Desde 2019, o ministro Alexandre de Moraes passou a ocupar um lugar central no Supremo Tribunal Federal e, posteriormente, no Tribunal Superior Eleitoral. Sua atuação à frente do Inquérito das Fake News – instaurado de ofício, sem provocação do Ministério Público, com base no Regimento Interno do STF – marcou um ponto de inflexão no modelo jurídico brasileiro. Concentrou-se em sua figura a função de relator, investigador, julgador – e, em certo sentido, também de vítima –, numa inversão completa da lógica do sistema acusatório.

O Brasil contemporâneo encenou, com desconcertante nitidez, a teoria de Austin: o direito como comando de um soberano, obedecido sob pena de coerção, e não como um sistema de regras aceitas pela razão institucional

No TSE, a atuação de Moraes durante as eleições de 2022 foi igualmente marcada por decisões urgentes, censuras prévias, ordens de remoção de conteúdo e uma atuação firme contra o que se classificou como "desinformação" – termo que, na prática, foi usado para silenciar opiniões de comentaristas políticos. Os eventos de 8 de janeiro de 2023 conferiram à atuação de Moraes um caráter quase plenipotenciário: prisões em massa, bloqueios de bens, processos sob sigilo, medidas excepcionais. A legalidade foi esquecida, a Constituição solapada, e o medo, instaurado.

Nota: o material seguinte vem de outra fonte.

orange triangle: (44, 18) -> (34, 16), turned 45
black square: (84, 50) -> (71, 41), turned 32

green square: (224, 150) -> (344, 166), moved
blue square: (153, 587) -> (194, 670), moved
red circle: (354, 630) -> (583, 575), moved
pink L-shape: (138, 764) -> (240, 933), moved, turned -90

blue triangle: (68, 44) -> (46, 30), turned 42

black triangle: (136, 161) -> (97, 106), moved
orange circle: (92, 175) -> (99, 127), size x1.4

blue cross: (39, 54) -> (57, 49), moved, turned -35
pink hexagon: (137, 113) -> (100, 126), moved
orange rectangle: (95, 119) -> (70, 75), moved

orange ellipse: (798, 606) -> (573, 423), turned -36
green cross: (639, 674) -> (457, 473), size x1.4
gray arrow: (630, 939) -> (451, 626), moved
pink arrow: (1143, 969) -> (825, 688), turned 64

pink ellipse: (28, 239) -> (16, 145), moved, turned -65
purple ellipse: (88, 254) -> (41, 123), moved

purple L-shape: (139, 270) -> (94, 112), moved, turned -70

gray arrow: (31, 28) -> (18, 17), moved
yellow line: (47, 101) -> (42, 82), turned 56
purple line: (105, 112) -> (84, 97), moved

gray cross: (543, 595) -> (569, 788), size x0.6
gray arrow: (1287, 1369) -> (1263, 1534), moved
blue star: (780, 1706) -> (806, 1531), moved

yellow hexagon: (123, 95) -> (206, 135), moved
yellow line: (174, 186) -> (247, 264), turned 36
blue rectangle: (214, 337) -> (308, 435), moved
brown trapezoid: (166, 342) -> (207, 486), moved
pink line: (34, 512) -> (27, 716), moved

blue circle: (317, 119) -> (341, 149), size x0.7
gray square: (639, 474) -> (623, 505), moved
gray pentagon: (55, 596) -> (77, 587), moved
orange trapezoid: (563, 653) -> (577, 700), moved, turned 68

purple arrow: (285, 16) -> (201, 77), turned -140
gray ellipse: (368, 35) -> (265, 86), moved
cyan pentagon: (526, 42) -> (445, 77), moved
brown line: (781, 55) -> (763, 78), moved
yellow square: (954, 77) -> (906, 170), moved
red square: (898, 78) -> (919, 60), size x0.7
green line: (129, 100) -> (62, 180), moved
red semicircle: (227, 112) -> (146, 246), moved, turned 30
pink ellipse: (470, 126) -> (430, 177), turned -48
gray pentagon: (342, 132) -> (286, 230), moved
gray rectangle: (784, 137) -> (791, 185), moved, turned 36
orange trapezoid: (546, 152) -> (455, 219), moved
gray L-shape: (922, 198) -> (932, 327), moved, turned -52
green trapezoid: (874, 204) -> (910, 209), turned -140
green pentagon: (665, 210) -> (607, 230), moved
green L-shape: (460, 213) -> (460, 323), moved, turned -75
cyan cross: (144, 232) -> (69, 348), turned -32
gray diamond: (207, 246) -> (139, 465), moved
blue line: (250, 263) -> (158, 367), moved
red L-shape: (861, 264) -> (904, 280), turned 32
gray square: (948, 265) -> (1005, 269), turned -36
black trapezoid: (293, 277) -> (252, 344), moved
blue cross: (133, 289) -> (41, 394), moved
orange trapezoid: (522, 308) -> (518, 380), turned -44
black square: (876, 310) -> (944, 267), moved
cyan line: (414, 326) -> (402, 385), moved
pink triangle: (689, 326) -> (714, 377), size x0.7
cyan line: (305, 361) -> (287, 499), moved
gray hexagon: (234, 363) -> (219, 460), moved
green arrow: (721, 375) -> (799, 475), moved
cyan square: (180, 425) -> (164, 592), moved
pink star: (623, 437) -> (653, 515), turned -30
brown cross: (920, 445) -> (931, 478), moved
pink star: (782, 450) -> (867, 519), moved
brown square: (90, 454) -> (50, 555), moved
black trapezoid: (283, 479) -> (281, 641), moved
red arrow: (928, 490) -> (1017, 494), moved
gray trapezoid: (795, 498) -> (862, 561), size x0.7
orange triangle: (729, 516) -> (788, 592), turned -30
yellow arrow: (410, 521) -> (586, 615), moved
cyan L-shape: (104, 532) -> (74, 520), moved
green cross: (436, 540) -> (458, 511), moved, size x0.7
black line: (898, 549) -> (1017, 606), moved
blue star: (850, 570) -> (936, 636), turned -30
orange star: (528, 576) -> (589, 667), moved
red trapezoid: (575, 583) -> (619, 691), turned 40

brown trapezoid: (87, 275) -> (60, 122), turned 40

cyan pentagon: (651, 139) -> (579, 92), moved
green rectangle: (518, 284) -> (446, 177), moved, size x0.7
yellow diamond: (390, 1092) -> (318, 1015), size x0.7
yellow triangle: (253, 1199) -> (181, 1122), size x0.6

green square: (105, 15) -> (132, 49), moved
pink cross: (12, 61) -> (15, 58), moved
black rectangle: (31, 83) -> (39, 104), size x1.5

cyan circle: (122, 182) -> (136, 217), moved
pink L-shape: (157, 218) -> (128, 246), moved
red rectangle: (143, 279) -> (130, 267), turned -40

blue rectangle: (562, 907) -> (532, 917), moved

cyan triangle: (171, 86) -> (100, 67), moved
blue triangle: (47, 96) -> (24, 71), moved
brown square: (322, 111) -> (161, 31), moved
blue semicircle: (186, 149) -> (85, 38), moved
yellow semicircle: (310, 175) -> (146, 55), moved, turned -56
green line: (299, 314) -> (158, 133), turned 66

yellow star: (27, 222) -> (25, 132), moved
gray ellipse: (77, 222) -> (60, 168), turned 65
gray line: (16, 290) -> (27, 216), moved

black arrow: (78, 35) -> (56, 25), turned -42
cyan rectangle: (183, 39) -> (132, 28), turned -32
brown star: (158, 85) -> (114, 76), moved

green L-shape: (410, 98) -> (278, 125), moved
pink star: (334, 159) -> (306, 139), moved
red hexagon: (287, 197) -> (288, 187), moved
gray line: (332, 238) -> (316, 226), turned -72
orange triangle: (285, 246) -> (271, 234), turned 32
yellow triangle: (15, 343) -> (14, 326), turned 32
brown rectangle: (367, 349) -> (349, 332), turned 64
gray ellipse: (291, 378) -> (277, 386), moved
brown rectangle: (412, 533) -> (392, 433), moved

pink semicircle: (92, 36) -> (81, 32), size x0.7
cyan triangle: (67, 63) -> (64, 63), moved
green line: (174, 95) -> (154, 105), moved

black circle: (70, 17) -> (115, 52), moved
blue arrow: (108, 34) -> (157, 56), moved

O mais intrigante, porém, foi o comportamento das instituições diante de tais medidas de Moraes. Tudo foi cumprido. Sem resistência. Sem debate público efetivo. Sem dissenso institucional relevante. Tribunais, bancos, plataformas, autoridades administrativas e órgãos policiais – todos obedeceram. Ainda que muitas dessas ordens apresentassem vícios jurídicos visíveis, e mesmo diante do reconhecimento doutrinário de diversos excessos, o que prevaleceu foi a eficácia pura das ordens e decisões ilegais do ministro.

John Austin, jurista do século XIX, propôs uma concepção de direito fundada no comando de um soberano, obedecido habitual e passivamente por seus súditos, sob ameaça de sanção. Em sua teoria, não importa se o comando é justo, racional ou sequer legal em sentido técnico: é direito porque é obedecido. Não há espaço para debate institucional, tampouco para aceitação reflexiva das ordens emanadas. Há apenas autoridade, ordem e submissão.

H. L. A. Hart, um século depois, criticou e superou essa visão. Em sua obra O Conceito do Direito, Hart delineia um sistema jurídico mais sofisticado, no qual o direito não se reduz a um conjunto de ordens coercitivas, mas consiste em um sistema de regras cuja legitimidade depende da aceitação institucional por parte dos oficiais e da sociedade. Para que algo seja reconhecido como direito, não basta que seja imposto: é necessário que esteja inserido em uma estrutura normativa aceita, fruto de um compromisso consciente com o ordenamento jurídico vigente.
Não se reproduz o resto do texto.